1980-1983 - I partiti si mettono all’erta e tutti presentano (chi prima, chi dopo) una pro­pria Legge. Siamo all’VIII legislatura. La Commissione Giustizia della Ca­mera esamina i progetti di Legge. Concorda un testo unificato che rappresenta una mediazio­ne tra le varie proposte e che titola: “dei delitti contro la libertà sessuale”. In questo testo unificato, tra le altre cose, a differenza della Legge di iniziativa popolare, si stabilisce che, in caso di VIOLENZA sessuale (SESSO/SESSUALITÀ) si procederà a querela di parte “quando tra la persona offesa e il colpevole intercorre, al momento del fatto, un rapporto di coniugio di con­vivenza”.

26 giugno 1983 - Nuova legislatura. È la IX. Tutte le propo­ste di Legge sono decadute, tranne quella di iniziativa popolare. Dopo le elezioni politiche del 1983 i partiti presentano ancora una volta i loro progetti di Legge che ritornano così in Commissione Giustizia. Sono passati più di quattro anni dalla presentazione della Legge di iniziativa popolare.

Il Parlamento non ha mai voluto discuterla.

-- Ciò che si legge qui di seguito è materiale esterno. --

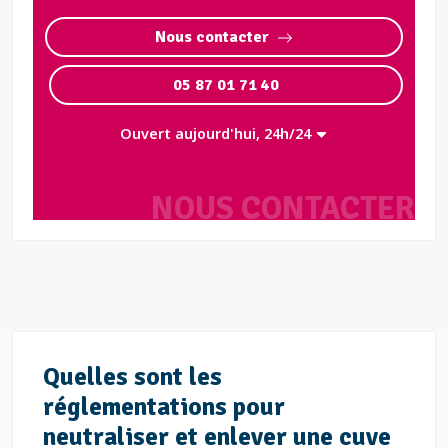
Nous contacter
05 87 01 71 40
Ouvert aujourd'hui, 24h/24
NOUS CONTACTER
Quelles sont les
réglementations pour
neutraliser et enlever une cuve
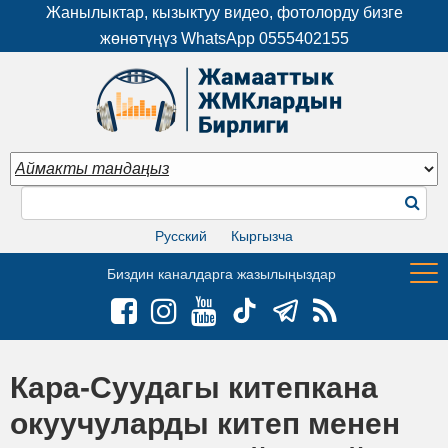
Жанылыктар, кызыктуу видео, фотолорду бизге
жөнөтүңүз WhatsApp
0555402155
Русский
Кыргызча
Биздин каналдарга жазылыңыздар
Кара-Суудагы китепкана
окуучуларды китеп менен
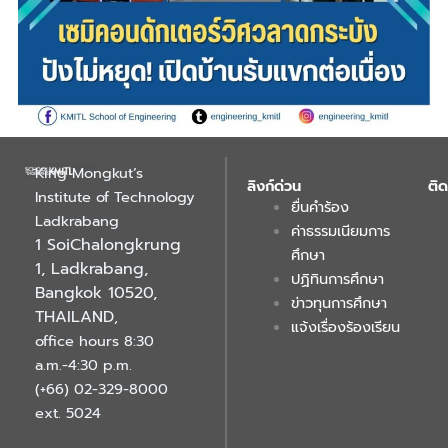
King Mongkut’s
ลิงก์ด่วน
ติด
Institute of Technology
ยื่นคำร้อง
Ladkrabang
ค่าธรรมเนียมการ
1 SoiChalongkrung
ศึกษา
1, Ladkrabang,
ปฏิทินการศึกษา
Bangkok 10520,
ข่าวทุนการศึกษา
THAILAND
,
แจ้งเรื่องร้องเรียน
office hours 8:30
a.m.-4:30 p.m.
(+66) 02-329-8000
ext. 5024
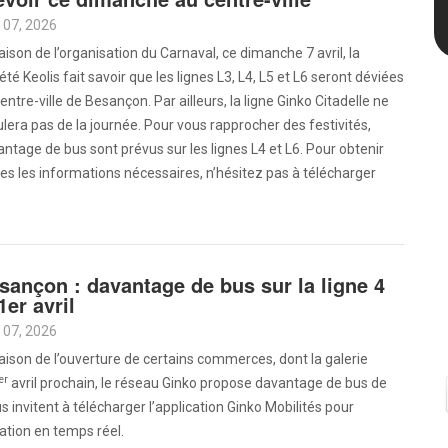
 07, 2026
aison de l’organisation du Carnaval, ce dimanche 7 avril, la
été Keolis fait savoir que les lignes L3, L4, L5 et L6 seront déviées
entre-ville de Besançon. Par ailleurs, la ligne Ginko Citadelle ne
ulera pas de la journée. Pour vous rapprocher des festivités,
ntage de bus sont prévus sur les lignes L4 et L6. Pour obtenir
es les informations nécessaires, n’hésitez pas à télécharger
sançon : davantage de bus sur la ligne 4
1er avril
 07, 2026
aison de l’ouverture de certains commerces, dont la galerie
er
avril prochain, le réseau Ginko propose davantage de bus de
us invitent à télécharger l’application Ginko Mobilités pour
uation en temps réel.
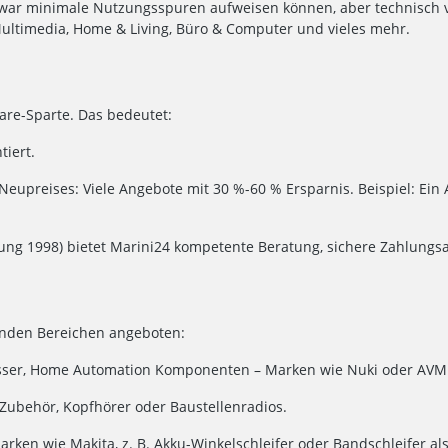
zwar minimale Nutzungsspuren aufweisen können, aber technisch vol
ltimedia, Home & Living, Büro & Computer und vieles mehr.
Ware-Sparte. Das bedeutet:
tiert.
eupreises: Viele Angebote mit 30 %-60 % Ersparnis. Beispiel: Ein
dung 1998) bietet Marini24 kompetente Beratung, sichere Zahlungs
enden Bereichen angeboten:
sser, Home Automation Komponenten – Marken wie Nuki oder AVM. B
-Zubehör, Kopfhörer oder Baustellenradios.
rken wie Makita, z. B. Akku-Winkelschleifer oder Bandschleifer al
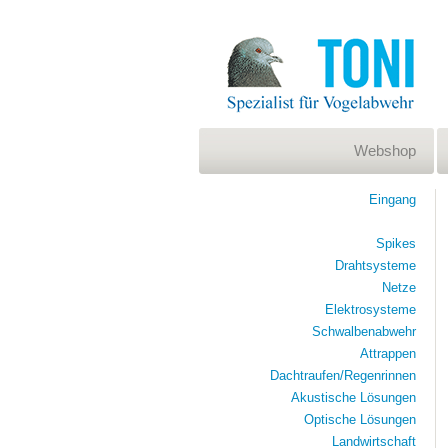
Webshop
Eingang
Spikes
Drahtsysteme
Netze
Elektrosysteme
Schwalbenabwehr
Attrappen
Dachtraufen/Regenrinnen
Akustische Lösungen
Optische Lösungen
Landwirtschaft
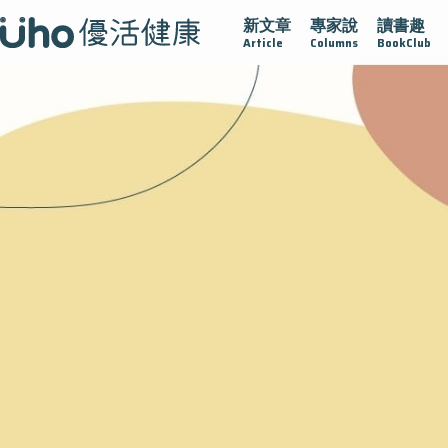
新文章
專家說
讀書趣
沾黏
守護腺在
疫情保衛戰
再生醫學
愛的未來視
Article
Columns
BookClub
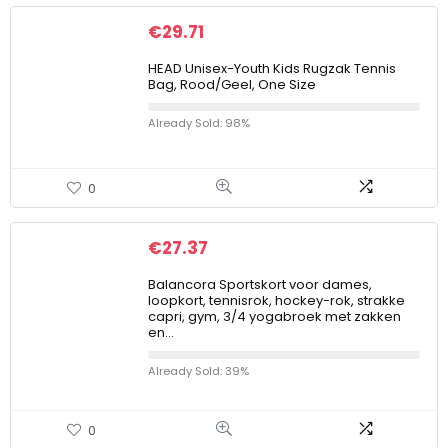
€
29.71
HEAD Unisex-Youth Kids Rugzak Tennis
Bag, Rood/Geel, One Size
Already Sold: 98%
0
€
27.37
Balancora Sportskort voor dames,
loopkort, tennisrok, hockey-rok, strakke
capri, gym, 3/4 yogabroek met zakken
en…
Already Sold: 39%
0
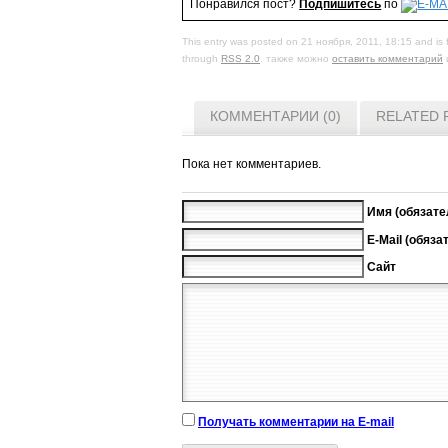
Понравился пост?
Подпишитесь
по
This entry was posted on 21 ноября, 2011, 18:15 and is 
through
RSS 2.0
. также можно
оставить комментарий
КОММЕНТАРИИ (0)
RELATED 
Пока нет комментариев.
Имя (обязате
E-Mail (обяза
Сайт
Получать комментарии на E-mail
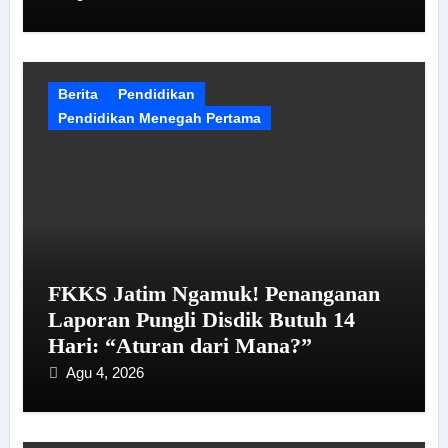
Berita
Pendidikan
Pendidikan Menegah Pertama
FKKS Jatim Ngamuk! Penanganan
Laporan Pungli Disdik Butuh 14
Hari: “Aturan dari Mana?”
Agu 4, 2026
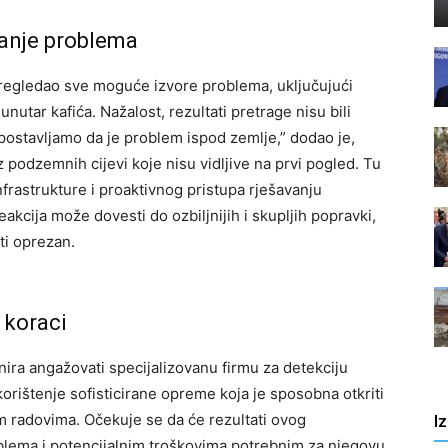
avanje problema
pregledao sve moguće izvore problema, uključujući
unutar kafića. Nažalost, rezultati pretrage nisu bili
etpostavljamo da je problem ispod zemlje,” dodao je,
 podzemnih cijevi koje nisu vidljive na prvi pogled. Tu
rastrukture i proaktivnog pristupa rješavanju
kcija može dovesti do ozbiljnijih i skupljih popravki,
ti oprezan.
 koraci
anira angažovati specijalizovanu firmu za detekciju
orištenje sofisticirane opreme koja je sposobna otkriti
im radovima.
Očekuje se da će rezultati ovog
I
problema i potencijalnim troškovima potrebnim za njegovu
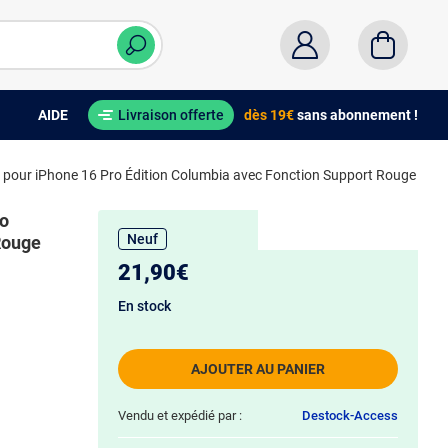
AIDE
Livraison offerte
dès 19€
sans abonnement !
le pour iPhone 16 Pro Édition Columbia avec Fonction Support Rouge
ro
Neuf
Rouge
21,90€
En stock
AJOUTER AU PANIER
Vendu et expédié par :
Destock-Access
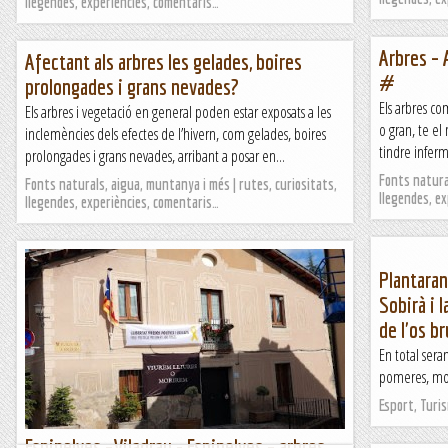
llegendes, experiències, comentaris…
Arbres – 
Afectant als arbres les gelades, boires
#
prolongades i grans nevades?
Els arbres com
Els arbres i vegetació en general poden estar exposats a les
o gran, te el 
inclemències dels efectes de l’hivern, com gelades, boires
tindre inferm
prolongades i grans nevades, arribant a posar en...
Fonts natural
Fonts naturals, aigua, muntanya i més | rutes, curiositats,
llegendes, e
llegendes, experiències, comentaris…
Plantaran
Sobirà i l
de l'os br
En total sera
pomeres, moix
Esport, Turi
Espinelves –Viladrau - Espinelves – arbres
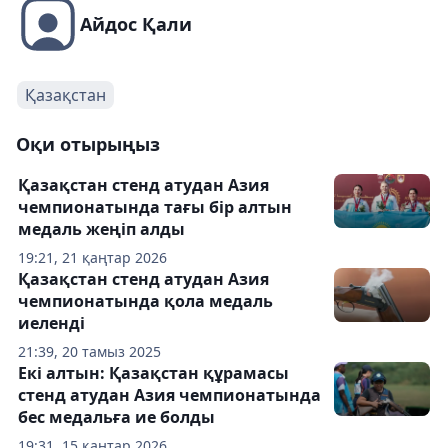
Айдос Қали
Қазақстан
Оқи отырыңыз
Қазақстан стенд атудан Азия
чемпионатында тағы бір алтын
медаль жеңіп алды
19:21, 21 қаңтар 2026
Қазақстан стенд атудан Азия
чемпионатында қола медаль
иеленді
21:39, 20 тамыз 2025
Екі алтын: Қазақстан құрамасы
стенд атудан Азия чемпионатында
бес медальға ие болды
19:31, 15 қаңтар 2026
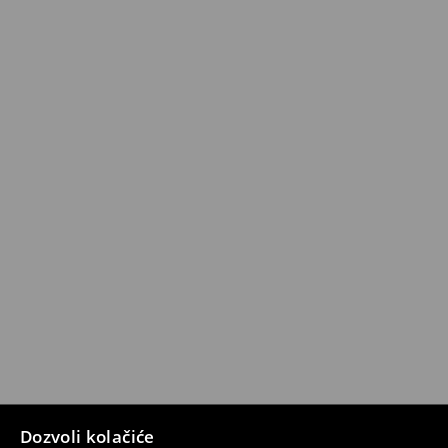
Dozvoli kolačiće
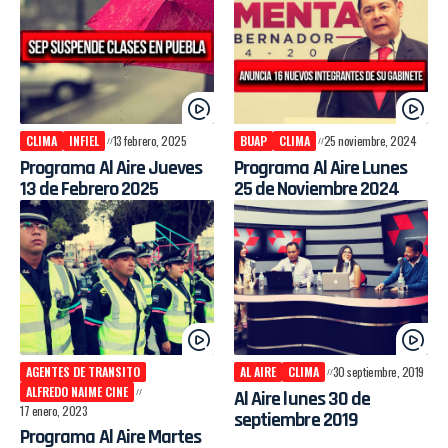
CLIMA
INFIEL
13 febrero, 2025
BUAP
CLIMA
25 noviembre, 2024
Programa Al Aire Jueves
Programa Al Aire Lunes
13 de Febrero 2025
25 de Noviembre 2024
AGENTES DE TRANSITO
AL AIRE
CLIMA
30 septiembre, 2019
ALFREDO NAIME CINE
Al Aire lunes 30 de
17 enero, 2023
septiembre 2019
Programa Al Aire Martes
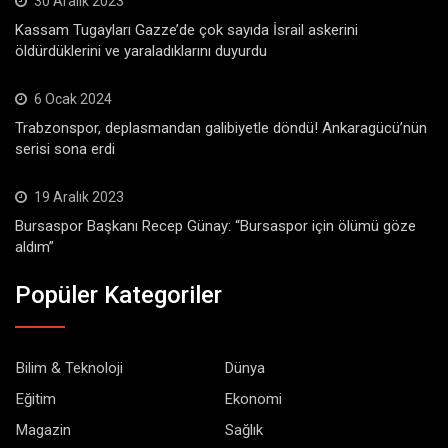
30 Aralık 2023
Kassam Tugayları Gazze’de çok sayıda İsrail askerini
öldürdüklerini ve yaraladıklarını duyurdu
6 Ocak 2024
Trabzonspor, deplasmandan galibiyetle döndü! Ankaragücü’nün
serisi sona erdi
19 Aralık 2023
Bursaspor Başkanı Recep Günay: “Bursaspor için ölümü göze
aldım”
Popüler Kategoriler
Bilim & Teknoloji
Dünya
Eğitim
Ekonomi
Magazin
Sağlık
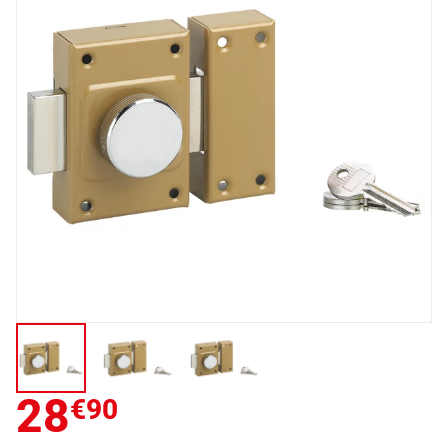
28
€90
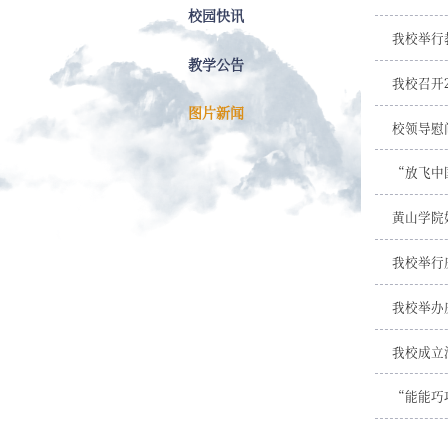
校园快讯
我校举行
教学公告
我校召开
图片新闻
校领导慰
“放飞中
黄山学院
我校举行
我校举办
我校成立
“能能巧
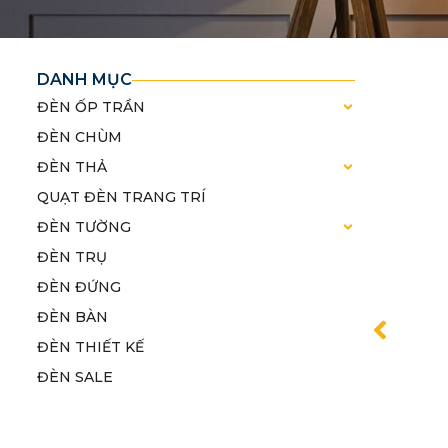
DANH MỤC
ĐÈN ỐP TRẦN
ĐÈN CHÙM
ĐÈN THẢ
QUẠT ĐÈN TRANG TRÍ
ĐÈN TƯỜNG
ĐÈN TRỤ
ĐÈN ĐỨNG
ĐÈN BÀN
ĐÈN THIẾT KẾ
ĐÈN SALE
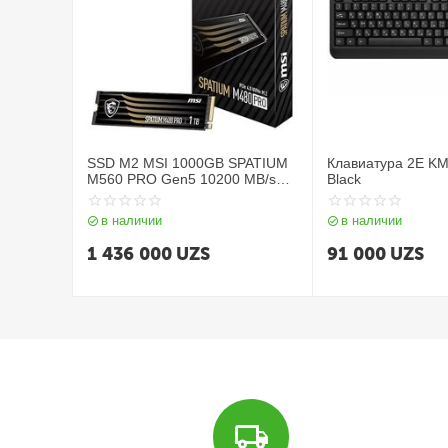
SSD M2 MSI 1000GB SPATIUM
Клавиатура 2E K
M560 PRO Gen5 10200 MB/s
Black
NVMe
в наличии
в наличии
1 436 000
UZS
91 000
UZS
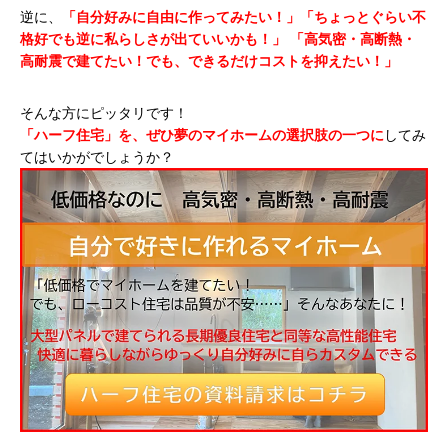
逆に、
「自分好みに自由に作ってみたい！」「ちょっとぐらい不
格好でも逆に私らしさが出ていいかも！」
「高気密・高断熱・
高耐震で建てたい！でも、できるだけコストを抑えたい！」
そんな方にピッタリです！
「ハーフ住宅」を、ぜひ夢のマイホームの選択肢の一つに
してみ
てはいかがでしょうか？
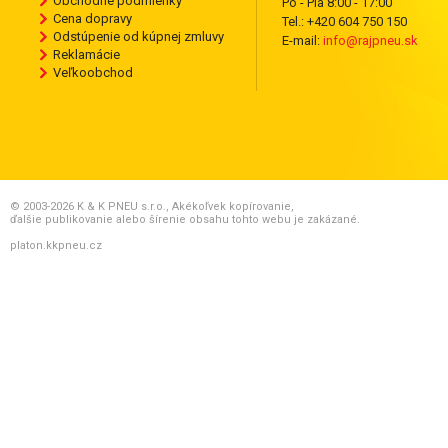
Obchodné podmienky
Po - Pia 8:00 - 17:00
Cena dopravy
Tel.: +420 604 750 150
Odstúpenie od kúpnej zmluvy
E-mail:
info@rajpneu.sk
Reklamácie
Veľkoobchod
© 2003-2026 K & K PNEU s.r.o., Akékoľvek kopírovanie,
ďalšie publikovanie alebo šírenie obsahu tohto webu je zakázané.
platon.kkpneu.cz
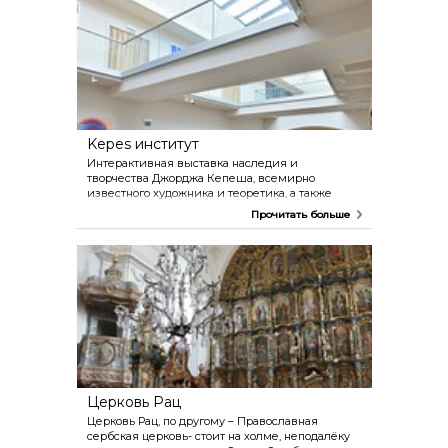
Проектировщиком здания был Килиан Игнац
Динценхофер, придворный архитектор венского
князя-архиепископа.
Kepes институт
Интерактивная выставка наследия и
творчества Джорджа Кепеша, всемирно
известного художника и теоретика, а также
влияние искусства и философии Кепеша на
Прочитать больше
современное искусство в крупнейшем
художественном выставочном пространстве
Северной Венгрии.
Церковь Рац
Церковь Рац, по другому – Православная
сербская церковь- стоит на холме, неподалёку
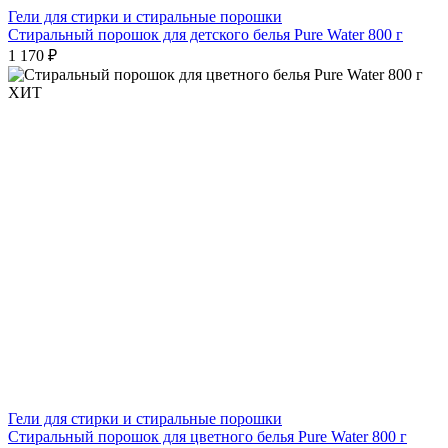
Гели для стирки и стиральные порошки
Стиральный порошок для детского белья Pure Water 800 г
1 170 ₽
ХИТ
Гели для стирки и стиральные порошки
Стиральный порошок для цветного белья Pure Water 800 г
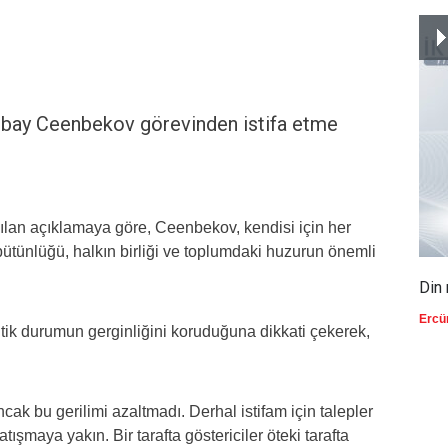
bay Ceenbekov görevinden istifa etme
an açıklamaya göre, Ceenbekov, kendisi için her
bütünlüğü, halkın birliği ve toplumdaki huzurun önemli
Din 
Ercü
tik durumun gerginliğini koruduğuna dikkati çekerek,
k bu gerilimi azaltmadı. Derhal istifam için talepler
tışmaya yakın. Bir tarafta göstericiler öteki tarafta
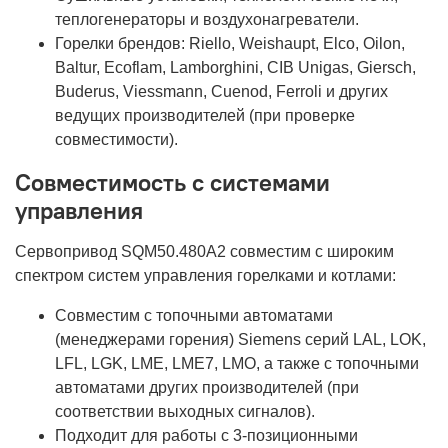
теплогенераторы и воздухонагреватели.
Горелки брендов: Riello, Weishaupt, Elco, Oilon,
Baltur, Ecoflam, Lamborghini, CIB Unigas, Giersch,
Buderus, Viessmann, Cuenod, Ferroli и других
ведущих производителей (при проверке
совместимости).
Совместимость с системами
управления
Сервопривод SQM50.480A2 совместим с широким
спектром систем управления горелками и котлами:
Совместим с топочными автоматами
(менеджерами горения) Siemens серий LAL, LOK,
LFL, LGK, LME, LME7, LMO, а также с топочными
автоматами других производителей (при
соответствии выходных сигналов).
Подходит для работы с 3-позиционными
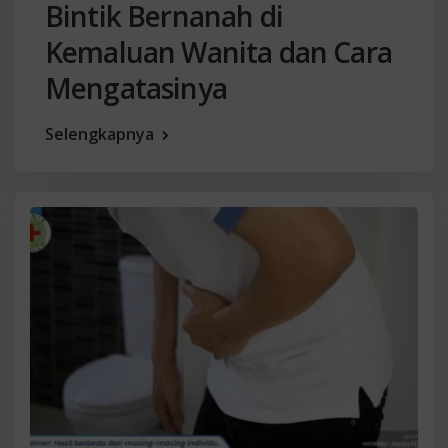
Bintik Bernanah di
Kemaluan Wanita dan Cara
Mengatasinya
Selengkapnya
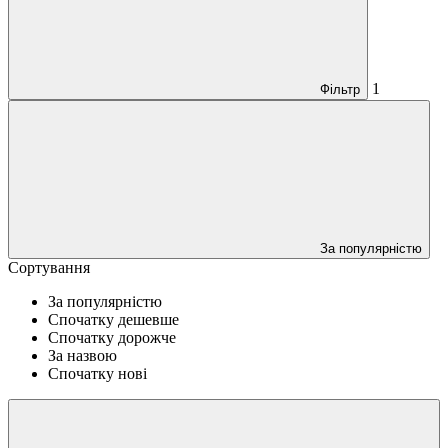
1
Фільтр
За популярністю
Сортування
За популярністю
Спочатку дешевше
Cпочатку дорожче
За назвою
Спочатку нові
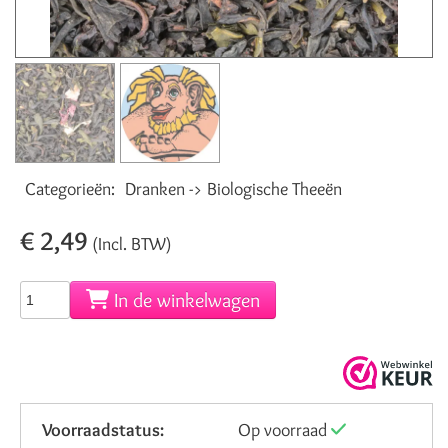
Categorieën:
Dranken -> Biologische Theeën
€ 2,49
(Incl. BTW)
In de winkelwagen
Voorraadstatus:
Op voorraad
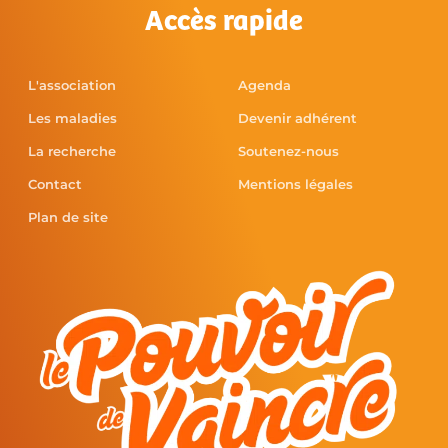
Accès rapide
L'association
Agenda
Les maladies
Devenir adhérent
La recherche
Soutenez-nous
Contact
Mentions légales
Plan de site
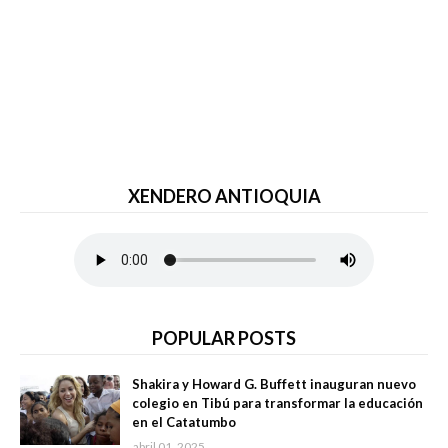
XENDERO ANTIOQUIA
POPULAR POSTS
Shakira y Howard G. Buffett inauguran nuevo
colegio en Tibú para transformar la educación
en el Catatumbo
abril 01, 2025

Per denunciare queste gravi inadempienze, per cui gli stupratori restano impuniti in una situazione di vertiginoso aumento delle violen­ze contro le donne, il Comitato Promotore presenta una petizione popolare (nel corso di una animata conferenza stampa), “per la libera deambulazione notturna delle donne”, in cui, dopo aver denunciato la carenza legislativa in una situazione di emergenza, quale quella italiana, al fine di garantire la sicurezza della circolazione notturna delle donne, chiede, provocatoriamen­te e ironicamente, di porre un divieto alla circolazione notturna dei maschi dopo le nove di sera. Contemporaneamente si raccolgono le firme su un esposto indirizzato al Presidente della Repubblica e al Presidente della Corte Costituzionale (i massimi garanti delle libertà indivi­duali e collettive) in cui si fa precisa denuncia delle inadempienze e delle lentezze del Parla­mento.

L’iter di costruzione della Legge si interrompe e non viene più ripreso. La legge avrà un percorso difficile anche nelle legislature successive. È infatti solo nel corso della XII legislatura che viene approvato l’attuale testo di Legge, 66 del 15 febbraio 1996 dal titolo: “Norme contro la violenza sessuale”.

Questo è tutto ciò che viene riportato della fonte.